Per giustificare la passione dimostrata per queste che definì “armi improprie” dirà: “Il mio interesse per questi arnesi è andato dalla passione morbosa di natura infantile a qualche compiaciuta ripugnanza dell’età avanzata(…) Il ricordo di certe fanfaronate giovanili, così come il pentimento per certe stagioni di caccia, stiano lontani da questi fogli che propongono soltanto fantasticherie recenti; le quali, se pur talvolta tra il fallico e il mortuario, non hanno morale alcuna da suggerire né pretese dissacranti, ma il più delle volte esplicano invece una inconscia funzione esorcistica

Schivo, riservato, faceva di tutto per non apparire: da giovane, quando vide affisso sui muri un manifesto che lui stesso aveva eseguito su ordinazione, gli sembrò che la firma fosse troppo imponente, si sentì in colpa e, presa una lametta, percorse la città per grattare dai fogli la sigla sfacciata.

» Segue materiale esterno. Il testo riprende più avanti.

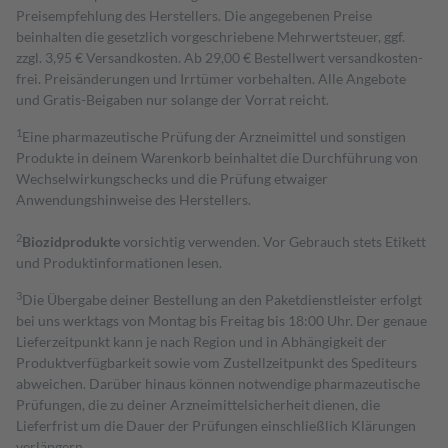
Preisempfehlung des Herstellers. Die angegebenen Preise
beinhalten die gesetzlich vorgeschriebene Mehrwertsteuer, ggf.
zzgl. 3,95 € Versandkosten. Ab 29,00 € Bestell­wert versand­kosten­
frei. Preisänderungen und Irrtümer vorbehalten. Alle Angebote
und Gratis-Beigaben nur solange der Vorrat reicht.
1
Eine pharmazeutische Prüfung der Arzneimittel und sonstigen
Produkte in deinem Warenkorb beinhaltet die Durchführung von
Wechselwirkungschecks und die Prüfung etwaiger
Anwendungshinweise des Herstellers.
2
Biozidprodukte
vorsichtig verwenden. Vor Gebrauch stets Etikett
und Produktinformationen lesen.
3
Die Übergabe deiner Bestellung an den Paketdienstleister erfolgt
bei uns werktags von Montag bis Freitag bis 18:00 Uhr. Der genaue
Lieferzeitpunkt kann je nach Region und in Abhängigkeit der
Produktverfügbarkeit sowie vom Zustellzeitpunkt des Spediteurs
abweichen. Darüber hinaus können notwendige pharmazeutische
Prüfungen, die zu deiner Arzneimittelsicherheit dienen, die
Lieferfrist um die Dauer der Prüfungen einschließlich Klärungen
verlängern.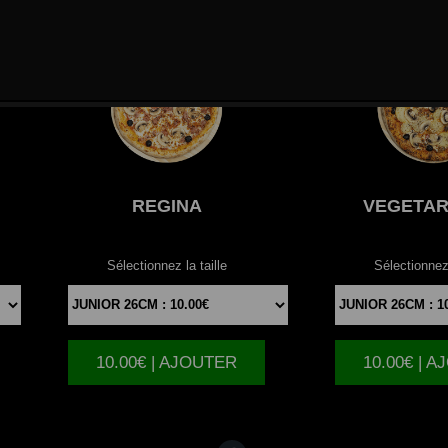
REGINA
VEGETAR
Sélectionnez la taille
Sélectionnez 
10.00€ | AJOUTER
10.00€ | 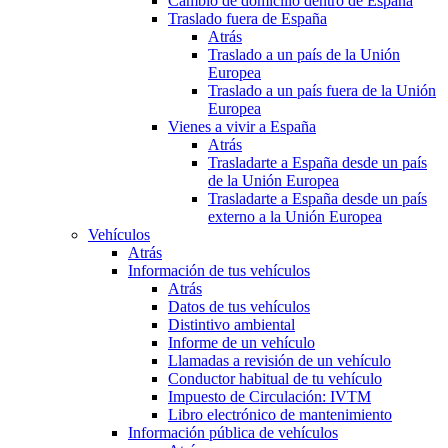
Cambio de domicilio dentro de España
Traslado fuera de España
Atrás
Traslado a un país de la Unión
Europea
Traslado a un país fuera de la Unión
Europea
Vienes a vivir a España
Atrás
Trasladarte a España desde un país
de la Unión Europea
Trasladarte a España desde un país
externo a la Unión Europea
Vehículos
Atrás
Información de tus vehículos
Atrás
Datos de tus vehículos
Distintivo ambiental
Informe de un vehículo
Llamadas a revisión de un vehículo
Conductor habitual de tu vehículo
Impuesto de Circulación: IVTM
Libro electrónico de mantenimiento
Información pública de vehículos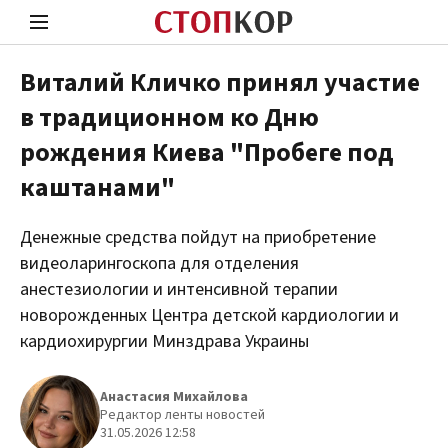
Виталий Кличко принял участие
в традиционном ко Дню
Стоп Политической Коррупции
Чест
рождения Киева "Пробеге под
каштанами"
Политика
Здор
Денежные средства пойдут на приобретение
видеоларингоскопа для отделения
анестезиологии и интенсивной терапии
новорожденных Центра детской кардиологии и
кардиохирургии Минздрава Украины
Анастасия Михайлова
Редактор ленты новостей
31.05.2026 12:58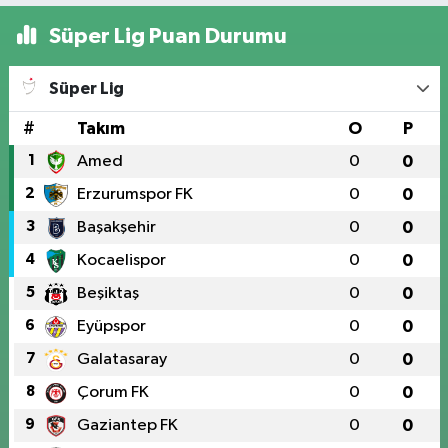
Süper Lig Puan Durumu
Süper Lig
#
Takım
O
P
1
Amed
0
0
2
Erzurumspor FK
0
0
3
Başakşehir
0
0
4
Kocaelispor
0
0
5
Beşiktaş
0
0
6
Eyüpspor
0
0
7
Galatasaray
0
0
8
Çorum FK
0
0
9
Gaziantep FK
0
0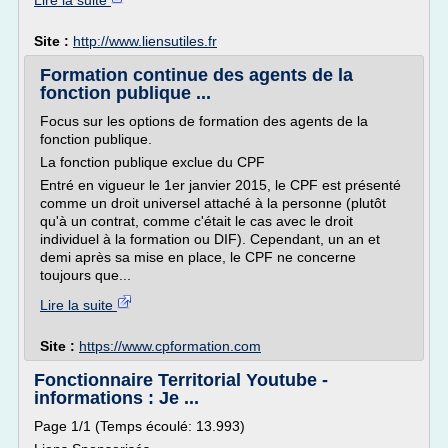
Lire la suite
Site :
http://www.liensutiles.fr
Formation continue des agents de la
fonction publique ...
Focus sur les options de formation des agents de la
fonction publique.
La fonction publique exclue du CPF
Entré en vigueur le 1er janvier 2015, le CPF est présenté
comme un droit universel attaché à la personne (plutôt
qu'à un contrat, comme c'était le cas avec le droit
individuel à la formation ou DIF). Cependant, un an et
demi après sa mise en place, le CPF ne concerne
toujours que...
Lire la suite
Site :
https://www.cpformation.com
Fonctionnaire Territorial Youtube -
informations : Je ...
Page 1/1 (Temps écoulé: 13.993)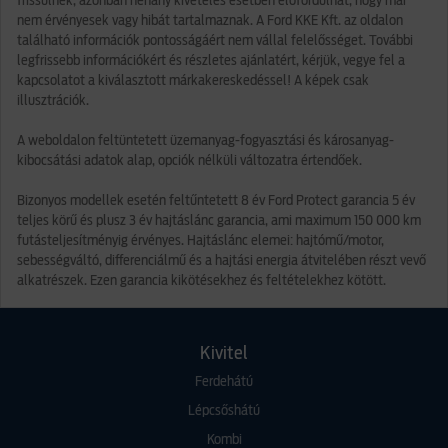
frissülnek, azonban néhány kivételes esetben előfordulhat, hogy már
nem érvényesek vagy hibát tartalmaznak. A Ford KKE Kft. az oldalon
található információk pontosságáért nem vállal felelősséget. További
legfrissebb információkért és részletes ajánlatért, kérjük, vegye fel a
kapcsolatot a kiválasztott márkakereskedéssel! A képek csak
illusztrációk.
A weboldalon feltüntetett üzemanyag-fogyasztási és károsanyag-
kibocsátási adatok alap, opciók nélküli változatra értendőek.
Bizonyos modellek esetén feltűntetett 8 év Ford Protect garancia 5 év
teljes körű és plusz 3 év hajtáslánc garancia, ami maximum 150 000 km
futásteljesítményig érvényes. Hajtáslánc elemei: hajtómű/motor,
sebességváltó, differenciálmű és a hajtási energia átvitelében részt vevő
alkatrészek. Ezen garancia kikötésekhez és feltételekhez kötött.
Kivitel
Ferdehátú
Lépcsőshátú
Kombi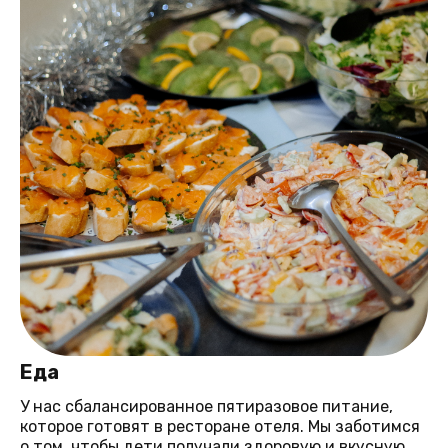
Еда
У нас сбалансированное пятиразовое питание,
которое готовят в ресторане отеля. Мы заботимся
о том, чтобы дети получали здоровую и вкусную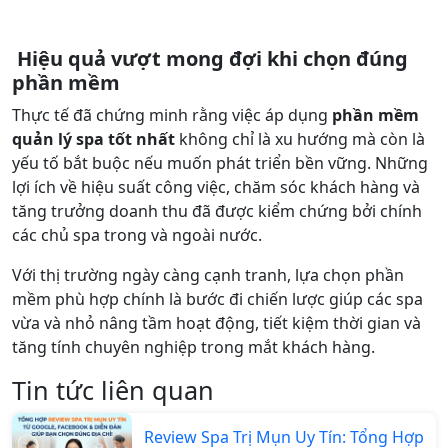
Hiệu quả vượt mong đợi khi chọn đúng
phần mềm
Thực tế đã chứng minh rằng việc áp dụng
phần mềm
quản lý spa tốt nhất
không chỉ là xu hướng mà còn là
yếu tố bắt buộc nếu muốn phát triển bền vững. Những
lợi ích về hiệu suất công việc, chăm sóc khách hàng và
tăng trưởng doanh thu đã được kiểm chứng bởi chính
các chủ spa trong và ngoài nước.
Với thị trường ngày càng cạnh tranh, lựa chọn phần
mềm phù hợp chính là bước đi chiến lược giúp các spa
vừa và nhỏ nâng tầm hoạt động, tiết kiệm thời gian và
tăng tính chuyên nghiệp trong mắt khách hàng.
Tin tức liên quan
Review Spa Trị Mụn Uy Tín: Tổng Hợp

Poco prima di morire, allorché un gruppo di amici riuscì a convincerlo per una mostra ufficiale riassuntiva del proprio lavoro, sbottò tra il furente e il rassegnato: “Volete fare la mostra, e fatela! Però sappiate che io ritengo immorale e indecente ogni esposizione pubblica di momenti di vita privata”. Era talmente convinto di ciò che affermava da riuscire ad andarsene prima dell’inaugurazione. La morte gli sembrò un estremo atto di dignità.